背景・経緯
西九州新幹線のフル規格整備は、長年にわたって議論が続けられてきた。国は、当初、フリーゲージトレイン(FGT)の導入を前提に計画を進めていた。しかし、技術開発を断念し、フル規格整備への方針転換をした。この方針転換に伴い、佐賀県は、巨額の負担や在来線の利便性低下を受け入れることになった。これに対し、佐賀県は「国が前提を覆したのに、なぜ佐賀県だけが巨額の負担や在来線の利便性低下を受け入れなければならないのか」と反発し、議論は長年停滞した。

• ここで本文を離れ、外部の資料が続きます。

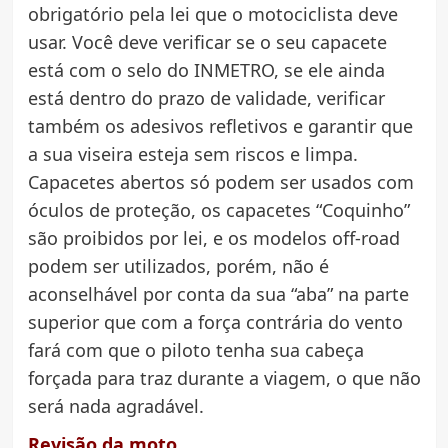
obrigatório pela lei que o motociclista deve
usar. Você deve verificar se o seu capacete
está com o selo do INMETRO, se ele ainda
está dentro do prazo de validade, verificar
também os adesivos refletivos e garantir que
a sua viseira esteja sem riscos e limpa.
Capacetes abertos só podem ser usados com
óculos de proteção, os capacetes “Coquinho”
são proibidos por lei, e os modelos off-road
podem ser utilizados, porém, não é
aconselhável por conta da sua “aba” na parte
superior que com a força contrária do vento
fará com que o piloto tenha sua cabeça
forçada para traz durante a viagem, o que não
será nada agradável.
Revisão da moto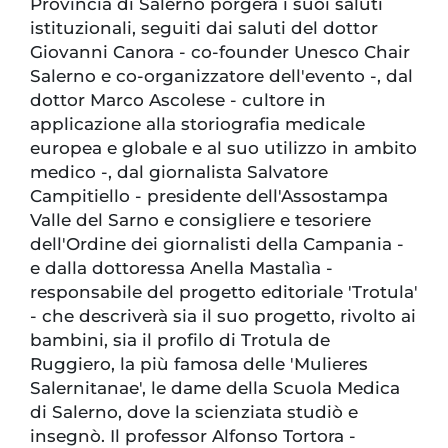
Provincia di Salerno porgerà i suoi saluti
istituzionali, seguiti dai saluti del dottor
Giovanni Canora - co-founder Unesco Chair
Salerno e co-organizzatore dell'evento -, dal
dottor Marco Ascolese - cultore in
applicazione alla storiografia medicale
europea e globale e al suo utilizzo in ambito
medico -, dal giornalista Salvatore
Campitiello - presidente dell'Assostampa
Valle del Sarno e consigliere e tesoriere
dell'Ordine dei giornalisti della Campania -
e dalla dottoressa Anella Mastalìa -
responsabile del progetto editoriale 'Trotula'
- che descriverà sia il suo progetto, rivolto ai
bambini, sia il profilo di Trotula de
Ruggiero, la più famosa delle 'Mulieres
Salernitanae', le dame della Scuola Medica
di Salerno, dove la scienziata studiò e
insegnò. Il professor Alfonso Tortora -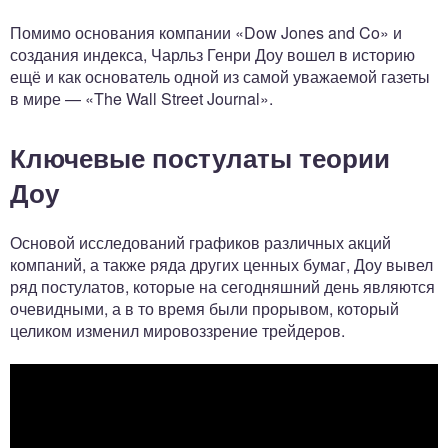
Помимо основания компании «Dow Jones and Co» и
создания индекса, Чарльз Генри Доу вошел в историю
ещё и как основатель одной из самой уважаемой газеты
в мире — «The Wall Street Journal».
Ключевые постулаты теории
Доу
Основой исследований графиков различных акций
компаний, а также ряда других ценных бумаг, Доу вывел
ряд постулатов, которые на сегодняшний день являются
очевидными, а в то время были прорывом, который
целиком изменил мировоззрение трейдеров.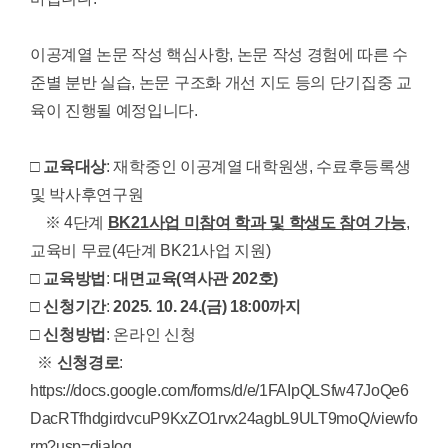
이공계열 논문 작성 핵심사항, 논문 작성 경험에 따른 수
준별 분반 실습, 논문 구조화 개선 지도 등의 단기집중 교
육이 진행될 예정입니다.
□
교육대상
: 재학중인 이공계열 대학원생, 수료후등록생
및 박사후연구원
※ 4단계
BK21사업 미참여 학과 및 학생도 참여 가능
,
교육비 무료(4단계 BK21사업 지원)
□
교육방법
:
대면교육(역사관 202호)
□
신청기간
:
2025. 10. 24.(금) 18:00까지
□
신청방법
: 온라인 신청
※
신청경로
:
https://docs.google.com/forms/d/e/1FAIpQLSfw47JoQe6
DacRTfhdgirdvcuP9KxZO1rvx24agbL9ULT9moQ/viewfo
rm?usp=dialog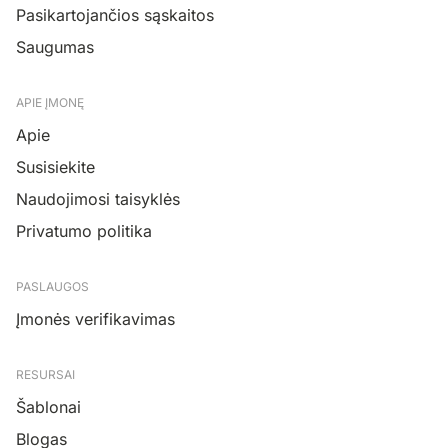
Pasikartojančios sąskaitos
Saugumas
APIE ĮMONĘ
Apie
Susisiekite
Naudojimosi taisyklės
Privatumo politika
PASLAUGOS
Įmonės verifikavimas
RESURSAI
Šablonai
Blogas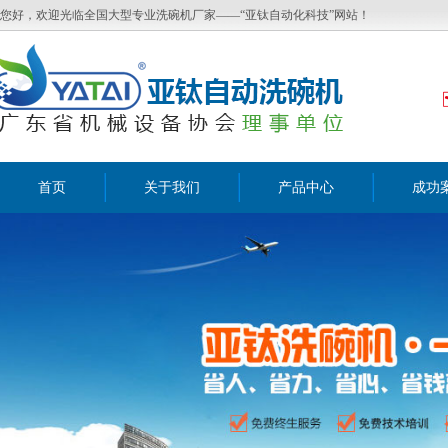
您好，欢迎光临全国大型专业洗碗机厂家——“亚钛自动化科技”网站！
首页
关于我们
产品中心
成功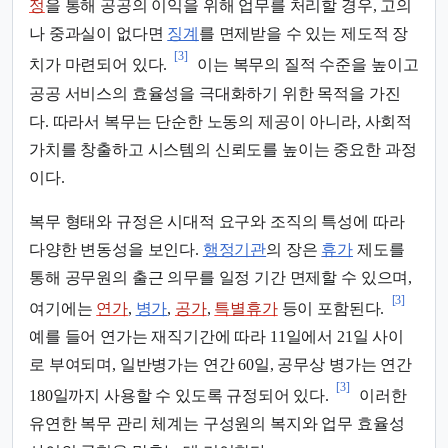
정
을 통해 공공의 이익을 위해 업무를 처리할 경우, 고의
나 중과실이 없다면
징계
를 면제받을 수 있는 제도적 장
[3]
치가 마련되어 있다.
이는 복무의 질적 수준을 높이고
공공 서비스의 효율성을 극대화하기 위한 목적을 가진
다. 따라서 복무는 단순한 노동의 제공이 아니라, 사회적
가치를 창출하고 시스템의 신뢰도를 높이는 중요한 과정
이다.
복무 형태와 규정은 시대적 요구와 조직의 특성에 따라
다양한 변동성을 보인다.
행정기관
의 장은
휴가
제도를
통해 공무원의 출근 의무를 일정 기간 면제할 수 있으며,
[3]
여기에는
연가
,
병가
,
공가
,
특별휴가
등이 포함된다.
예를 들어 연가는 재직기간에 따라 11일에서 21일 사이
로 부여되며, 일반병가는 연간 60일, 공무상 병가는 연간
[3]
180일까지 사용할 수 있도록 규정되어 있다.
이러한
유연한 복무 관리 체계는 구성원의 복지와 업무 효율성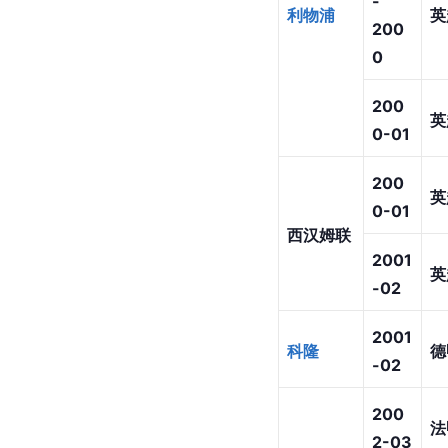
-
利物浦
英
200
0
200
英
0-01
200
英
0-01
西汉姆联
2001
英
-02
2001
科隆
德
-02
200
法
2-03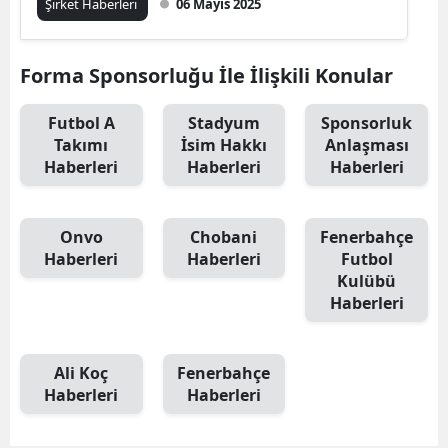
Şirket Haberleri
06 Mayıs 2025
Forma Sponsorluğu İle İlişkili Konular
Futbol A
Stadyum
Sponsorluk
Takımı
İsim Hakkı
Anlaşması
Haberleri
Haberleri
Haberleri
Onvo
Chobani
Fenerbahçe
Haberleri
Haberleri
Futbol
Kulübü
Haberleri
Ali Koç
Fenerbahçe
Haberleri
Haberleri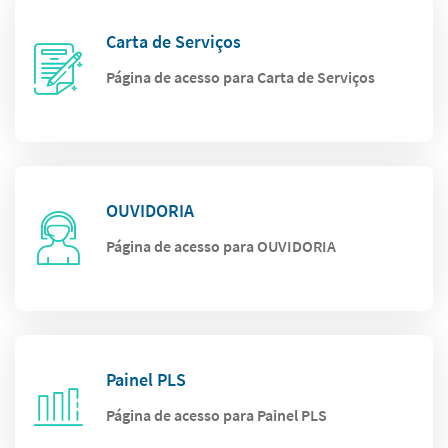
Carta de Serviços
Página de acesso para Carta de Serviços
OUVIDORIA
Página de acesso para OUVIDORIA
Painel PLS
Página de acesso para Painel PLS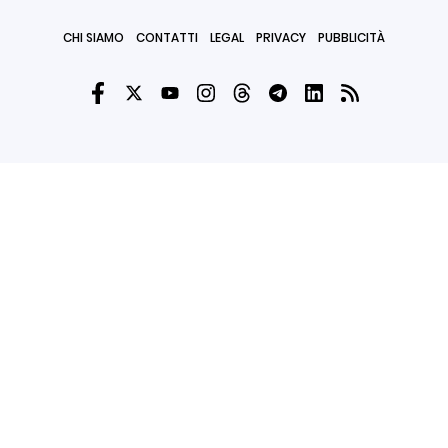
CHI SIAMO
CONTATTI
LEGAL
PRIVACY
PUBBLICITÀ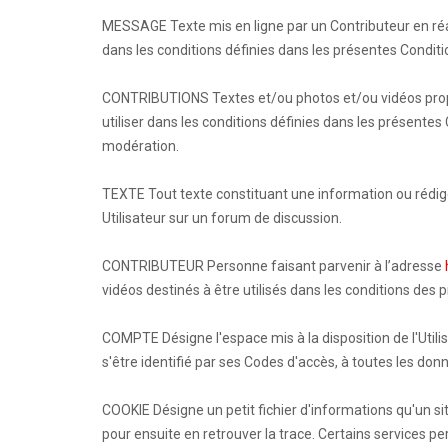
MESSAGE Texte mis en ligne par un Contributeur en réac
dans les conditions définies dans les présentes Conditi
CONTRIBUTIONS Textes et/ou photos et/ou vidéos prop
utiliser dans les conditions définies dans les présentes
modération.
TEXTE Tout texte constituant une information ou rédigé
Utilisateur sur un forum de discussion.
CONTRIBUTEUR Personne faisant parvenir à l’adresse
vidéos destinés à être utilisés dans les conditions des
COMPTE Désigne l'espace mis à la disposition de l'Utilis
s'être identifié par ses Codes d'accès, à toutes les don
COOKIE Désigne un petit fichier d'informations qu'un s
pour ensuite en retrouver la trace. Certains services pe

詳細は建設通信新聞(新しいタブで開きます)で報じられている。
このような状況下で、国と佐賀県は、環境影響評価の実施などで合意した。この合意は、西九州新幹線の整備が進む上で重要な一歩となる。
詳細・ポイント
合意内容には、財政負担の在り方や在来線維持、地域振興策などが盛り込まれている。財政負担については、国が一定の上限を設けるなど特別な配慮を行うとともに、長崎県との共同負担が明記された。在来線については、現行の経営形態維持を前提とし、新幹線が佐賀駅を通るルートとなった場合は特急・普通列車とも開業前の運行本数を確保するよう国交省がJR九州に要請することになった。地域振興策については、北部九州の空港の在り方検討、有明海沿岸道路や佐賀唐津道路の整備促進を合意文書に盛り込んだ。
業界への波及効果
この合意は、建設業界にも大きな影響を与えることが予想される。西九州新幹線の整備が進むに伴い、建設業界での新たなビジネスチャンスが生まれる可能性がある。特に、鉄道関連の工事や建設工事などが増える可能性がある。
実務者のアクション
読者が「明日から」取るべき具体的なアクションは、以下のとおりである。
* ゼネコンや設計事務所などの建設業者は、西九州新幹線の整備に関連する工事や建設工事に注目する必要がある。
* デベロッパーや建物オーナーは、西九州新幹線の整備が進むに伴い、地域の開発や再開発の機会を探る必要がある。
* 施工管理者や建設工事関係者は、西九州新幹線の整備に関連する工事や建設工事の進捗状況を注視する必要がある。